Rendered page images

+++

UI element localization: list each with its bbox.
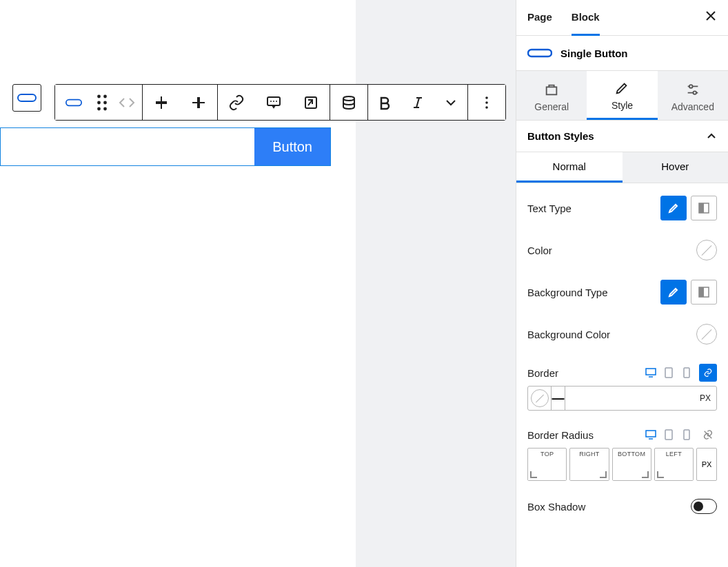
block-icon-button[interactable] [55, 85, 92, 120]
general-icon [544, 82, 559, 97]
device-tablet-icon[interactable] [663, 429, 674, 440]
text-type-classic[interactable] [660, 196, 687, 220]
more-text-button[interactable] [434, 85, 467, 120]
border-color-picker[interactable] [528, 386, 552, 410]
device-desktop-icon[interactable] [645, 429, 656, 440]
tab-block[interactable]: Block [572, 0, 600, 36]
options-button[interactable] [468, 85, 505, 120]
link-button[interactable] [218, 85, 255, 120]
label-color: Color [527, 245, 552, 256]
text-type-toggle [660, 196, 717, 220]
canvas[interactable]: Button [0, 0, 356, 567]
label-border: Border [527, 367, 558, 379]
background-color-picker[interactable] [696, 324, 717, 344]
svg-point-2 [97, 94, 101, 98]
mode-tab-style-label: Style [611, 100, 633, 111]
label-border-radius: Border Radius [527, 429, 594, 441]
box-shadow-toggle[interactable] [691, 499, 717, 514]
state-subtabs: Normal Hover [516, 152, 728, 183]
svg-rect-30 [684, 430, 689, 440]
border-link-toggle[interactable] [699, 364, 717, 382]
bg-type-gradient[interactable] [691, 280, 717, 305]
single-button-icon [527, 47, 552, 59]
border-unit-label[interactable]: PX [694, 393, 716, 403]
radius-right-label: RIGHT [570, 449, 608, 460]
svg-point-5 [103, 101, 107, 104]
editor-canvas-area: Button [0, 0, 516, 567]
svg-point-6 [97, 107, 101, 110]
advanced-icon [685, 82, 700, 97]
style-icon [614, 81, 629, 96]
label-box-shadow: Box Shadow [527, 501, 585, 513]
svg-point-10 [273, 101, 274, 102]
mode-tab-advanced[interactable]: Advanced [658, 71, 728, 120]
background-type-toggle [660, 280, 717, 305]
device-tablet-icon[interactable] [663, 367, 674, 378]
style-panel-body: Text Type Color Background Type [516, 183, 728, 526]
svg-rect-18 [547, 87, 557, 94]
drag-handle[interactable] [92, 85, 112, 120]
dynamic-content-button[interactable] [330, 85, 367, 120]
svg-point-3 [103, 94, 107, 98]
svg-point-16 [485, 106, 488, 109]
mode-tab-general[interactable]: General [516, 71, 587, 120]
radius-left-label: LEFT [655, 449, 693, 460]
radius-unit[interactable]: PX [696, 448, 717, 481]
copy-style-button[interactable] [292, 85, 330, 120]
italic-button[interactable] [401, 85, 434, 120]
radius-right: RIGHT [569, 448, 609, 481]
border-responsive-controls [645, 364, 717, 382]
svg-rect-1 [66, 99, 81, 105]
sidebar-tabs: Page Block [516, 0, 728, 36]
block-type-indicator[interactable] [12, 84, 41, 112]
settings-sidebar: Page Block Single Button General Style A… [516, 0, 728, 567]
border-style-picker[interactable]: ― [552, 386, 565, 410]
align-button[interactable] [143, 85, 180, 120]
svg-point-19 [689, 85, 693, 88]
svg-point-4 [97, 101, 101, 104]
section-button-styles[interactable]: Button Styles [516, 121, 728, 152]
tab-page[interactable]: Page [527, 0, 552, 36]
radius-left: LEFT [654, 448, 694, 481]
tooltip-button[interactable] [255, 85, 292, 120]
move-arrows[interactable] [112, 85, 142, 120]
border-width-input[interactable] [565, 386, 694, 410]
svg-point-9 [270, 101, 272, 102]
section-title-label: Button Styles [527, 130, 594, 142]
row-border-head: Border [516, 354, 728, 386]
row-background-color: Background Color [516, 314, 728, 354]
mode-tabs: General Style Advanced [516, 71, 728, 121]
device-mobile-icon[interactable] [681, 429, 692, 440]
subtab-hover[interactable]: Hover [623, 152, 729, 183]
device-desktop-icon[interactable] [645, 367, 656, 378]
color-picker[interactable] [696, 240, 717, 260]
subtab-normal[interactable]: Normal [516, 152, 623, 183]
radius-bottom: BOTTOM [612, 448, 651, 481]
close-sidebar-button[interactable] [705, 10, 717, 25]
block-name-label: Single Button [560, 48, 628, 59]
radius-link-toggle[interactable] [699, 426, 717, 444]
chevron-up-icon [706, 131, 717, 142]
svg-point-20 [693, 91, 696, 94]
row-color: Color [516, 230, 728, 270]
device-mobile-icon[interactable] [681, 367, 692, 378]
button-block-wrapper[interactable]: Button [0, 127, 331, 166]
button-element[interactable]: Button [254, 128, 330, 165]
bg-type-classic[interactable] [660, 280, 687, 305]
block-header: Single Button [516, 36, 728, 71]
border-radius-inputs: TOP RIGHT BOTTOM LEFT PX [527, 448, 717, 481]
mode-tab-style[interactable]: Style [587, 71, 657, 120]
label-text-type: Text Type [527, 203, 572, 214]
justify-button[interactable] [180, 85, 217, 120]
bold-button[interactable] [368, 85, 401, 120]
svg-rect-24 [699, 287, 704, 297]
svg-point-7 [103, 107, 107, 110]
svg-point-15 [485, 101, 488, 104]
svg-rect-25 [646, 369, 656, 375]
svg-rect-28 [646, 431, 656, 437]
mode-tab-general-label: General [534, 101, 569, 112]
text-type-gradient[interactable] [691, 196, 717, 220]
svg-rect-29 [665, 430, 672, 440]
svg-rect-17 [528, 50, 552, 56]
mode-tab-advanced-label: Advanced [671, 101, 714, 112]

+++

Directions: Every record above must be printed exactly, except for its images.

Completed task:
UI element localization: list each with its bbox.
block-icon-button[interactable] [55, 85, 92, 120]
general-icon [544, 82, 559, 97]
device-tablet-icon[interactable] [663, 429, 674, 440]
text-type-classic[interactable] [660, 196, 687, 220]
more-text-button[interactable] [434, 85, 467, 120]
border-color-picker[interactable] [528, 386, 552, 410]
device-desktop-icon[interactable] [645, 429, 656, 440]
tab-block[interactable]: Block [572, 0, 600, 36]
options-button[interactable] [468, 85, 505, 120]
link-button[interactable] [218, 85, 255, 120]
label-color: Color [527, 245, 552, 256]
text-type-toggle [660, 196, 717, 220]
canvas[interactable]: Button [0, 0, 356, 567]
label-border: Border [527, 367, 558, 379]
background-color-picker[interactable] [696, 324, 717, 344]
svg-point-2 [97, 94, 101, 98]
mode-tab-style-label: Style [611, 100, 633, 111]
label-border-radius: Border Radius [527, 429, 594, 441]
box-shadow-toggle[interactable] [691, 499, 717, 514]
state-subtabs: Normal Hover [516, 152, 728, 183]
svg-rect-30 [684, 430, 689, 440]
border-link-toggle[interactable] [699, 364, 717, 382]
bg-type-gradient[interactable] [691, 280, 717, 305]
single-button-icon [527, 47, 552, 59]
border-unit-label[interactable]: PX [694, 393, 716, 403]
radius-right-label: RIGHT [570, 449, 608, 460]
svg-point-5 [103, 101, 107, 104]
editor-canvas-area: Button [0, 0, 516, 567]
svg-point-6 [97, 107, 101, 110]
advanced-icon [685, 82, 700, 97]
style-icon [614, 81, 629, 96]
label-box-shadow: Box Shadow [527, 501, 585, 513]
svg-point-10 [273, 101, 274, 102]
mode-tab-advanced[interactable]: Advanced [658, 71, 728, 120]
background-type-toggle [660, 280, 717, 305]
device-tablet-icon[interactable] [663, 367, 674, 378]
style-panel-body: Text Type Color Background Type [516, 183, 728, 526]
svg-rect-18 [547, 87, 557, 94]
drag-handle[interactable] [92, 85, 112, 120]
dynamic-content-button[interactable] [330, 85, 367, 120]
svg-point-3 [103, 94, 107, 98]
svg-point-16 [485, 106, 488, 109]
mode-tab-general[interactable]: General [516, 71, 587, 120]
radius-left-label: LEFT [655, 449, 693, 460]
radius-unit[interactable]: PX [696, 448, 717, 481]
copy-style-button[interactable] [292, 85, 330, 120]
italic-button[interactable] [401, 85, 434, 120]
radius-right: RIGHT [569, 448, 609, 481]
border-responsive-controls [645, 364, 717, 382]
svg-rect-1 [66, 99, 81, 105]
sidebar-tabs: Page Block [516, 0, 728, 36]
block-type-indicator[interactable] [12, 84, 41, 112]
settings-sidebar: Page Block Single Button General Style A… [516, 0, 728, 567]
border-style-picker[interactable]: ― [552, 386, 565, 410]
align-button[interactable] [143, 85, 180, 120]
svg-point-19 [689, 85, 693, 88]
svg-point-4 [97, 101, 101, 104]
section-button-styles[interactable]: Button Styles [516, 121, 728, 152]
tab-page[interactable]: Page [527, 0, 552, 36]
radius-left: LEFT [654, 448, 694, 481]
tooltip-button[interactable] [255, 85, 292, 120]
move-arrows[interactable] [112, 85, 142, 120]
border-width-input[interactable] [565, 386, 694, 410]
svg-point-9 [270, 101, 272, 102]
section-title-label: Button Styles [527, 130, 594, 142]
row-border-head: Border [516, 354, 728, 386]
row-background-color: Background Color [516, 314, 728, 354]
mode-tabs: General Style Advanced [516, 71, 728, 121]
device-mobile-icon[interactable] [681, 429, 692, 440]
subtab-hover[interactable]: Hover [623, 152, 729, 183]
device-desktop-icon[interactable] [645, 367, 656, 378]
color-picker[interactable] [696, 240, 717, 260]
subtab-normal[interactable]: Normal [516, 152, 623, 183]
radius-bottom: BOTTOM [612, 448, 651, 481]
close-sidebar-button[interactable] [705, 10, 717, 25]
block-name-label: Single Button [560, 48, 628, 59]
radius-link-toggle[interactable] [699, 426, 717, 444]
chevron-up-icon [706, 131, 717, 142]
svg-point-20 [693, 91, 696, 94]
row-color: Color [516, 230, 728, 270]
device-mobile-icon[interactable] [681, 367, 692, 378]
button-block-wrapper[interactable]: Button [0, 127, 331, 166]
button-element[interactable]: Button [254, 128, 330, 165]
bg-type-classic[interactable] [660, 280, 687, 305]
block-header: Single Button [516, 36, 728, 71]
border-radius-inputs: TOP RIGHT BOTTOM LEFT PX [527, 448, 717, 481]
mode-tab-style[interactable]: Style [587, 71, 657, 120]
label-text-type: Text Type [527, 203, 572, 214]
justify-button[interactable] [180, 85, 217, 120]
bold-button[interactable] [368, 85, 401, 120]
svg-rect-24 [699, 287, 704, 297]
svg-point-7 [103, 107, 107, 110]
svg-point-15 [485, 101, 488, 104]
svg-rect-25 [646, 369, 656, 375]
svg-rect-28 [646, 431, 656, 437]
mode-tab-general-label: General [534, 101, 569, 112]
text-type-gradient[interactable] [691, 196, 717, 220]
svg-rect-29 [665, 430, 672, 440]
svg-rect-17 [528, 50, 552, 56]
mode-tab-advanced-label: Advanced [671, 101, 714, 112]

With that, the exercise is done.